Par ailleurs, les branches couchées de l'aulne vert peuvent former de nouvelles racines qui continuer à pousser indépendamment de la plante mère. L'aulne vert peut ainsi se propager rapidement sur un site dans différentes directions.
Valeur fourragère
Du point de vue fourrager, l'aulne vert est moins désavantageux que de nombreux autres arbustes et plantes problématiques. La végétation du sous-bois et les feuilles de l'aulne vert sont appréciées des moutons, chèvres et bovins. La valeur fourragère est comparable à celle d’un pâturage maigre.
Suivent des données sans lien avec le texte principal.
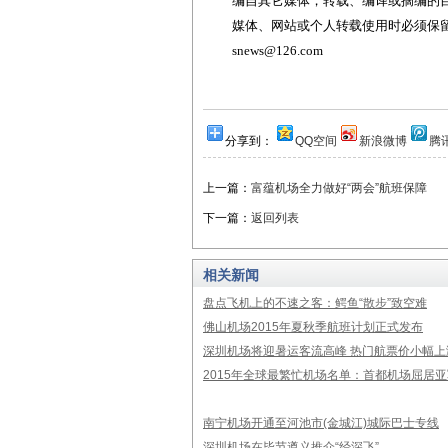
编自其它媒体，转载、编译或摘编的
媒体、网站或个人转载使用时必须保留本
snews@126.com
分享到：
QQ空间
新浪微博
腾
上一篇：
富蕴机场全力做好“两会”航班保障
下一篇：
返回列表
相关新闻
盘点飞机上的不速之客：鳄鱼“散步”致空难
佛山机场2015年夏秋季航班计划正式发布
深圳机场将迎暑运客流高峰 热门航票价小幅上
2015年全球最繁忙机场名单：首都机场屈居亚
南宁机场开通至河池市(金城江)城际巴士专线
深圳机场在毕节遵义推介“经深飞”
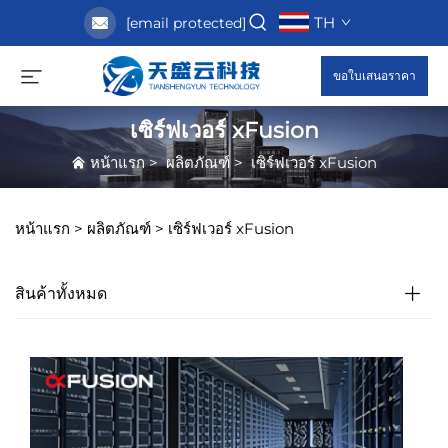
TH
[email protected]
ขอใบเสนอราคา
เซิร์ฟเวอร์ xFusion
หน้าแรก
>
ผลิตภัณฑ์
>
เซิร์ฟเวอร์ xFusion
หน้าแรก >
ผลิตภัณฑ์
>
เซิร์ฟเวอร์ xFusion
สินค้าทั้งหมด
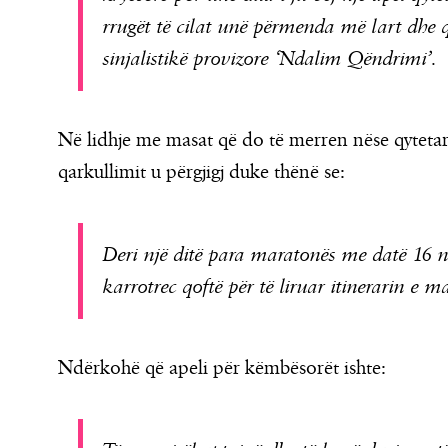
rrugët të cilat unë përmenda më lart dhe q
sinjalistikë provizore ‘Ndalim Qëndrimi’.
Në lidhje me masat që do të merren nëse qytetarë
qarkullimit u përgjigj duke thënë se:
Deri një ditë para maratonës me datë 16 n
karrotrec qoftë për të liruar itinerarin e m
Ndërkohë që apeli për këmbësorët ishte:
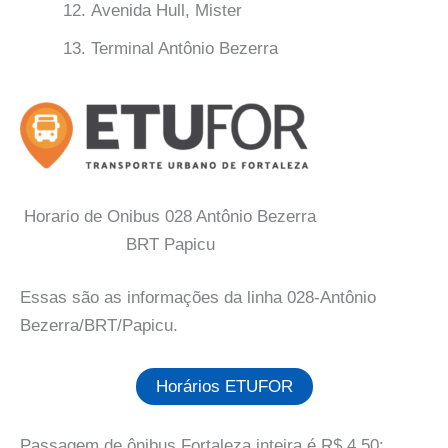
Avenida Hull, Mister
Terminal Antônio Bezerra
Horario de Onibus 028 Antônio Bezerra
BRT Papicu
Essas são as informações da linha 028-Antônio
Bezerra/BRT/Papicu.
Horários ETUFOR
Passagem de ônibus Fortaleza inteira é R$ 4,50;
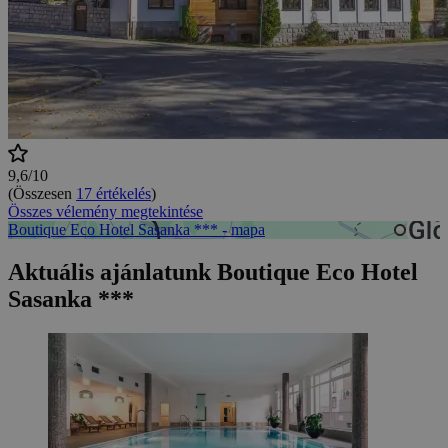
9,6/10
(Összesen
17 értékelés
)
Összes vélemény megtekintése
Boutique Eco Hotel Sasanka *** - mapa
Aktuális ajánlatunk Boutique Eco Hotel
Sasanka ***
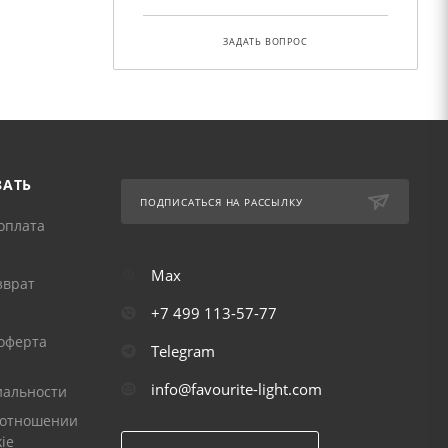
ЗАДАТЬ ВОПРОС
ЗАТЬ
ПОДПИСАТЬСЯ НА РАССЫЛКУ
оплата
Max
зврат
+7 499 113-57-77
оферта
Telegram
info@favourite-light.com
альности
 отношении
ie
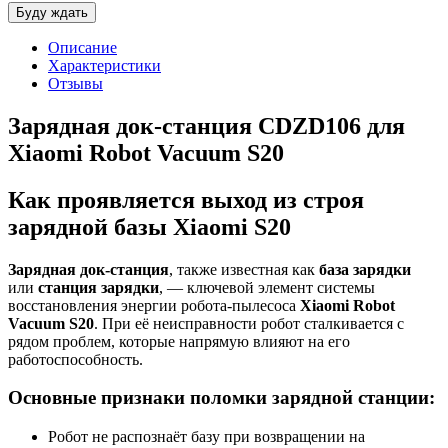
Описание
Характеристики
Отзывы
Зарядная док-станция CDZD106 для
Xiaomi Robot Vacuum S20
Как проявляется выход из строя
зарядной базы Xiaomi S20
Зарядная док-станция
, также известная как
база зарядки
или
станция зарядки
, — ключевой элемент системы
восстановления энергии робота-пылесоса
Xiaomi Robot
Vacuum S20
. При её неисправности робот сталкивается с
рядом проблем, которые напрямую влияют на его
работоспособность.
Основные признаки поломки зарядной станции:
Робот не распознаёт базу при возвращении на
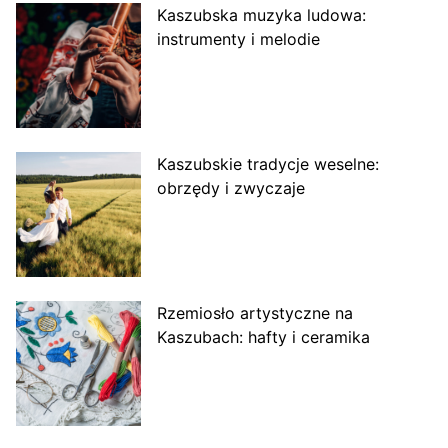
Kaszubska muzyka ludowa:
instrumenty i melodie
Kaszubskie tradycje weselne:
obrzędy i zwyczaje
Rzemiosło artystyczne na
Kaszubach: hafty i ceramika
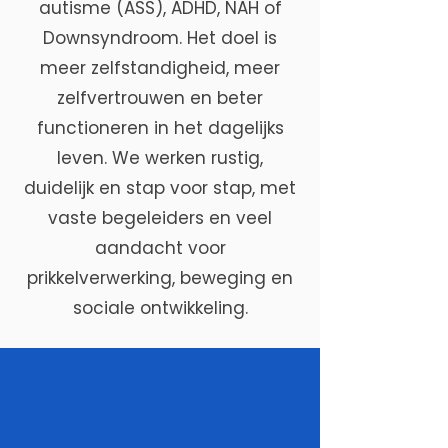
autisme (ASS), ADHD, NAH of
Downsyndroom. Het doel is
meer zelfstandigheid, meer
zelfvertrouwen en beter
functioneren in het dagelijks
leven. We werken rustig,
duidelijk en stap voor stap, met
vaste begeleiders en veel
aandacht voor
prikkelverwerking, beweging en
sociale ontwikkeling.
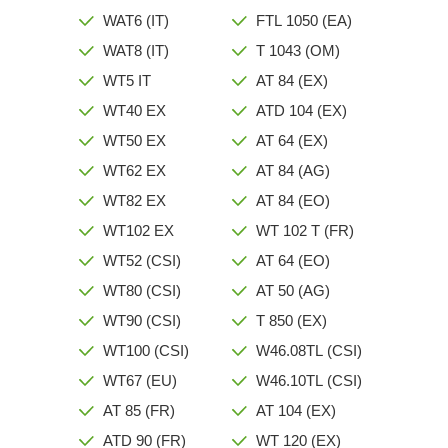
WAT6 (IT)
FTL 1050 (EA)
WAT8 (IT)
T 1043 (OM)
WT5 IT
AT 84 (EX)
WT40 EX
ATD 104 (EX)
WT50 EX
AT 64 (EX)
WT62 EX
AT 84 (AG)
WT82 EX
AT 84 (EO)
WT102 EX
WT 102 T (FR)
WT52 (CSI)
AT 64 (EO)
WT80 (CSI)
AT 50 (AG)
WT90 (CSI)
T 850 (EX)
WT100 (CSI)
W46.08TL (CSI)
WT67 (EU)
W46.10TL (CSI)
AT 85 (FR)
AT 104 (EX)
ATD 90 (FR)
WT 120 (EX)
Toutefois, l’abroutissement des feuilles et de la végétation du sous-bois ne supprime que lentement les aulnes verts. Les chèvres et certaines races de moutons en apprécient aussi l'écorce. Selon une étude, la consommation au cours d’un estivage de quantités importantes de la végétation du sous-bois, de feuilles et d'écorce d'aulne vert, en plus de l’herbe d’alpage, n'a pas d'effets négatifs sur la production et la qualité de la viande de races extensives de moutons, de chèvres et de bovins.